Your task is to give the records again exactly. Leave each picture out.

Content starts

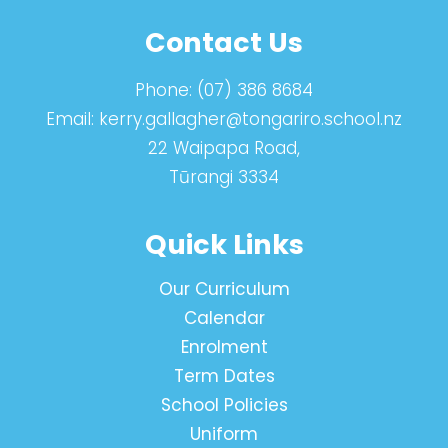
Contact Us
Phone:
(07) 386 8684
Email:
kerry.gallagher@tongariro.school.nz
22 Waipapa Road,
Tūrangi 3334
Quick Links
Our Curriculum
Calendar
Enrolment
Term Dates
School Policies
Uniform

Content ends

(Reply to the task):
Contact Us
Phone:
(07) 386 8684
Email:
kerry.gallagher@tongariro.school.nz
22 Waipapa Road,
Tūrangi 3334
Quick Links
Our Curriculum
Calendar
Enrolment
Term Dates
School Policies
Uniform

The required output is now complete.